Our quest
to review every sausage on the planet (yes, it’s im possible) sometimes leads us
to large-scale retailers who can sometimes offer questionable sausages. This week Dad’s been to Iceland, where we
picked up a bag of FORTY sausages for TWO pounds. Yes, you read that correctly. Can a sausage that costs five pence really be
any good? You’d think not.
Iceland is
a massive chain of frozen goods shops selling low-cost products on a huge
scale. Also much beloved by celebrities. Well, "a" "celebrity". Kerry Katona.
Oh dear.
My tasting
notes, such as they are, read:
Meat
Content:
Is there
any?
Flavour:
Minimal. Like eating wallpaper paste.
Texture:
Mush. Skin hardens unpleasantly but encapsulates the
squishy crap inside.
There is
probably a worse sausage on sale somewhere (and if you know of one please tell
us) but it would have to be absolutely, utterly cosmically shite. The taste, such as exists, is all salt
with no other flavour discernible. The
texture is not texture as such, merely plop. And the meat content is
ridiculously, taking-the-piss low. The
worst sausage. Abysmal multiplied by
pathetic to the power of cack.
Shrinkage:
Average
weight uncooked - 33g
Average
weight cooked - 28g
Shrinkage -
14%
Weighed the
least, each, ever! By some margin. But then the main ingredient, namely “feck all”,
weighs next to nothing. The shrink
figure of 14% regretfully scores high in our famously idiosyncratic points
system, but the reason these bangers haven’t shrunk much is that there’s almost
nothing natural in them to shrink.
Value For
Money:
40 sausages
cost £2.00. Obviously I didn’t cook them
all, so here are the stats, intrapolated (is that the correct antonym of
extrapolate?)....
£0.40 for
eight sausages, weighing 265g - this works out as a price of £1.51 per kg, or 5p
per snorker.
Evan at 5p each this is catastrophically bad value for money. Avoid at all costs.
Through A
Child’s Eyes:
Junior
Sidekick didn’t taste this particular glimpse of hell but he can offer some
insight.
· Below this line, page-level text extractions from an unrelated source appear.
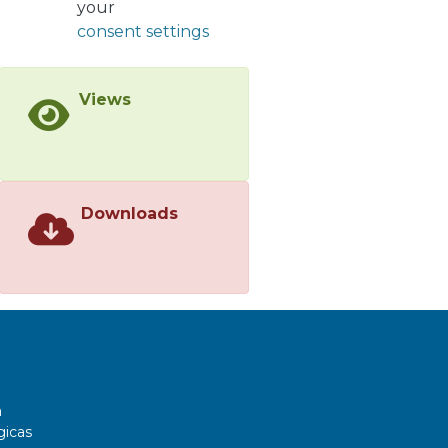
your
at µM IC50 values.</jats:p>
consent settings
Views
Downloads
a
gicas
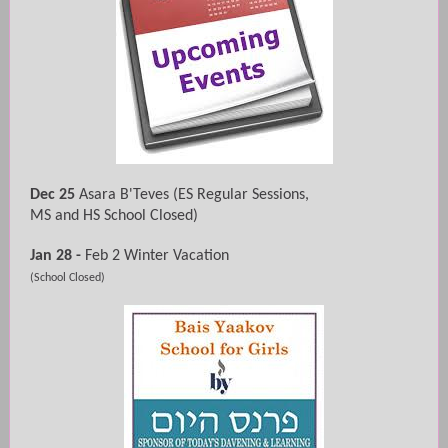
Dec 25
Asara B'Teves
(ES Regular Sessions,
MS and HS School Closed)
Jan 28 -
Feb 2 Winter Vacation
(School Closed)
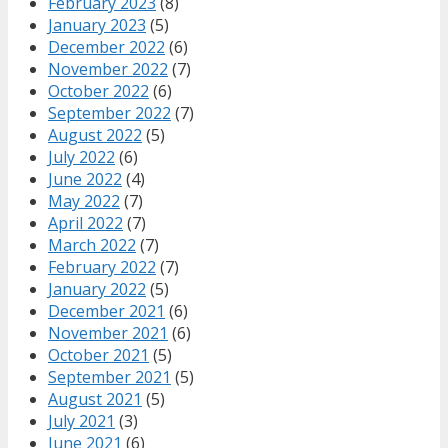
February 2023
(8)
January 2023
(5)
December 2022
(6)
November 2022
(7)
October 2022
(6)
September 2022
(7)
August 2022
(5)
July 2022
(6)
June 2022
(4)
May 2022
(7)
April 2022
(7)
March 2022
(7)
February 2022
(7)
January 2022
(5)
December 2021
(6)
November 2021
(6)
October 2021
(5)
September 2021
(5)
August 2021
(5)
July 2021
(3)
June 2021
(6)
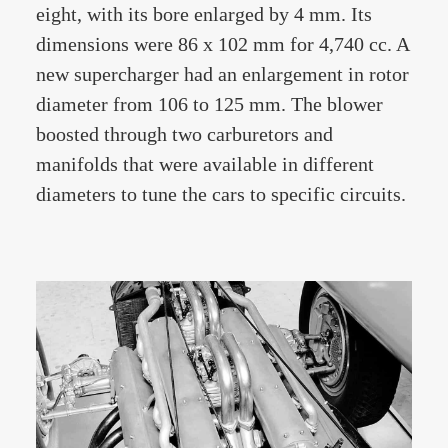
eight, with its bore enlarged by 4 mm. Its
dimensions were 86 x 102 mm for 4,740 cc. A
new supercharger had an enlargement in rotor
diameter from 106 to 125 mm. The blower
boosted through two carburetors and
manifolds that were available in different
diameters to tune the cars to specific circuits.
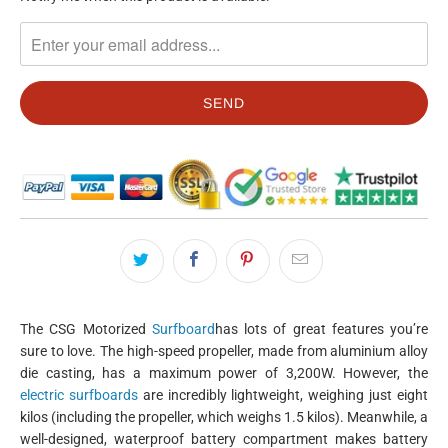
MISSING:
EN.PRODUCTS.NOTIFY_FORM.DESCRIPTION:
The CSG Motorized
Surfboard
has lots of great features you’re
sure to love. The high-speed propeller, made from aluminium alloy
die casting, has a maximum power of 3,200W. However, the
electric surfboards
are incredibly lightweight, weighing just eight
kilos (including the propeller, which weighs 1.5 kilos). Meanwhile, a
well-designed, waterproof battery compartment makes battery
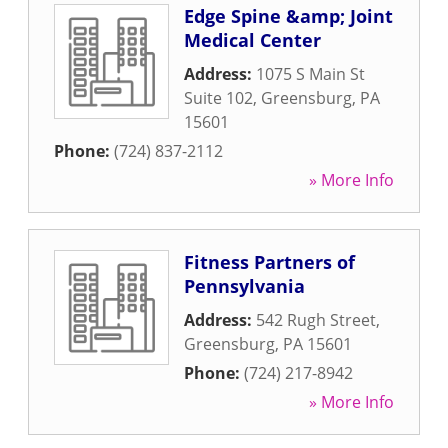
Edge Spine &amp; Joint
Medical Center
Address:
1075 S Main St
Suite 102
,
Greensburg
,
PA
15601
Phone:
(724) 837-2112
» More Info
Fitness Partners of
Pennsylvania
Address:
542 Rugh Street
,
Greensburg
,
PA
15601
Phone:
(724) 217-8942
» More Info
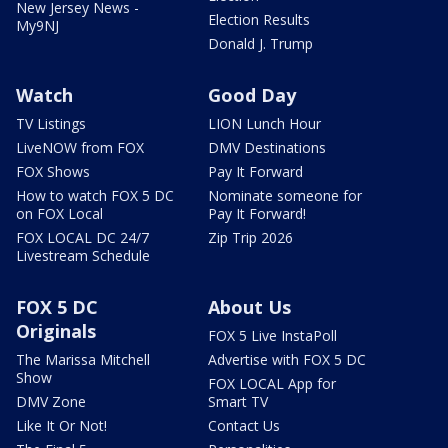
New Jersey News -
Election Results
My9NJ
Donald J. Trump
Watch
Good Day
TV Listings
LION Lunch Hour
LiveNOW from FOX
DMV Destinations
FOX Shows
Pay It Forward
How to watch FOX 5 DC
Nominate someone for
on FOX Local
Pay It Forward!
FOX LOCAL DC 24/7
Zip Trip 2026
Livestream Schedule
FOX 5 DC
About Us
Originals
FOX 5 Live InstaPoll
The Marissa Mitchell
Advertise with FOX 5 DC
Show
FOX LOCAL App for
DMV Zone
Smart TV
Like It Or Not!
Contact Us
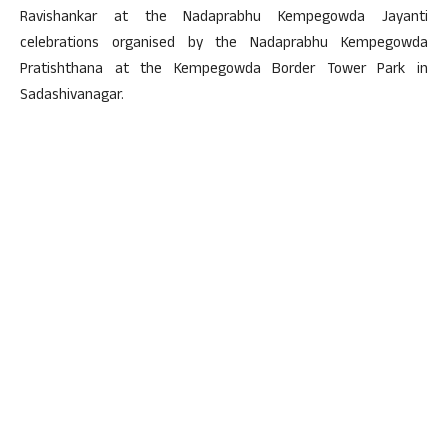
Ravishankar at the Nadaprabhu Kempegowda Jayanti
celebrations organised by the Nadaprabhu Kempegowda
Pratishthana at the Kempegowda Border Tower Park in
Sadashivanagar.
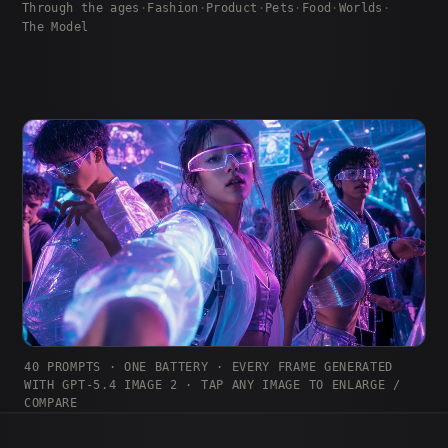
Through the ages
·
Fashion
·
Product
·
Pets
·
Food
·
Worlds
·
The Model
40 PROMPTS · ONE BATTERY · EVERY FRAME GENERATED
WITH GPT-5.4 IMAGE 2 · TAP ANY IMAGE TO ENLARGE /
COMPARE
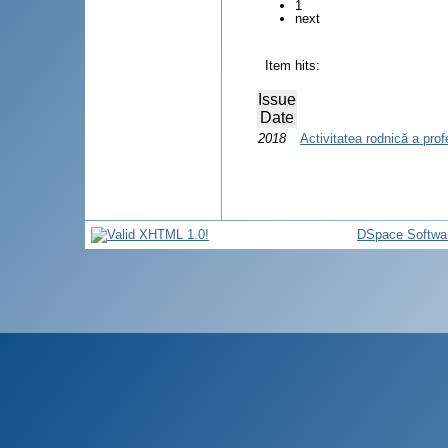
1
next
Item hits:
Issue
Date
2018
Activitatea rodnică a prof
DSpace Softwa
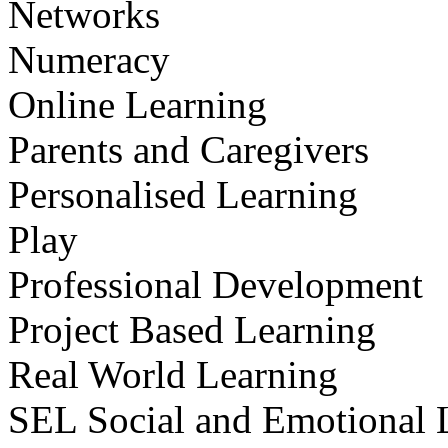
Networks
Numeracy
Online Learning
Parents and Caregivers
Personalised Learning
Play
Professional Development
Project Based Learning
Real World Learning
SEL Social and Emotional 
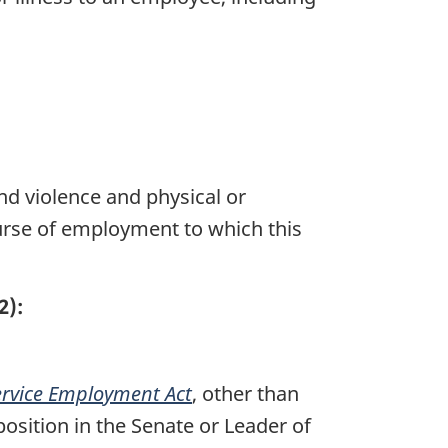
nd violence and physical or
course of employment to which this
2):
ervice Employment Act
, other than
osition in the Senate or Leader of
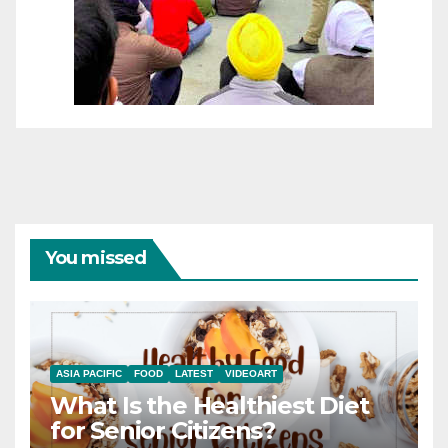
You missed
ASIA PACIFIC
FOOD
LATEST
VIDEOART
What Is the Healthiest Diet
for Senior Citizens?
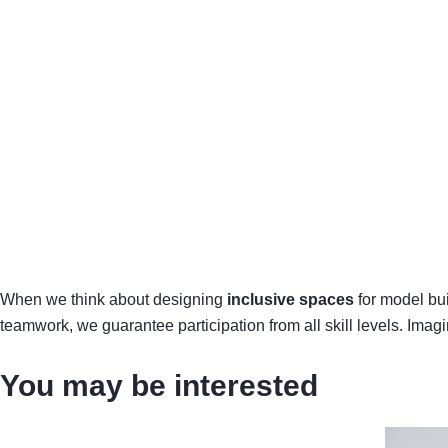
When we think about designing
inclusive spaces
for model bui
teamwork, we guarantee participation from all skill levels. Imag
You may be interested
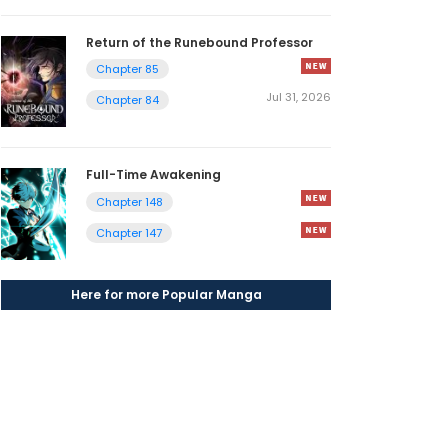
Return of the Runebound Professor
Chapter 85
Jul 31, 2026
Chapter 84
Full-Time Awakening
Chapter 148
Chapter 147
Here for more Popular Manga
He was at a friend’s house for
tea recently and bangers and mash was served.
On the way home I asked how it was and he wasn’t very positive....and
then he lowered his voice a la Les Dawson/Roy Barraclough old ladies sketch and
whispered “They were ICELAND sausages”, in that tone
which said “They were bloody awful Dad.”
The Imaginatively
Titled Next Day Cold Sausage Test:
The pics
show the Iceland embarrassments on the left alongside some real sausages. Please draw your own conclusions.
Opening
Hours:
If Sri
Lanka used to be Ceylon, and Myanmar used to be Burma, what did Iceland used to
be? Bejam.
Iceland is
open at the usual big retailer times, can’t be arsed to promote them and their disgraceful
excuses for sausages.
And
Finally, Esther:
If you want
to experience the Very Bottom Of The Sausage Barrel then buy some. If you are not a masochist then don’t
bother. Disgusting.
4 comments:
Oh, very, very good review. And very, very funny. Succinctly put good Sir. This type of sausage gives sausages a bad name. I have family members who eat Bad Sausages and I love to see the startled look on their faces when I dish up Proper Sausage from the Farmer or Butcher.
Taste The Difference?
Indeed.
Oh I remember having these a few years ago (or something very similar - I suspect Iceland's "value" range hasn't improved much since) and they were some of the worst sausages ever. No taste, no texture, and as I recall a strange, almost bread-like smell came from them as they cooked.
Thanks for a stomach-turning but otherwise entertaining review!
Even a greedy collie who eats anything - roadkill pheasants, badger, grey squirrel etc turned her nose up at these!!
To be honest, I buy these quite often and they are alright as afar as cheap, generic "meat" products go. They are a little bland, I'll give you, but cooked up in a tomato based sauce, or deep fried and chucked in a roll they are fine.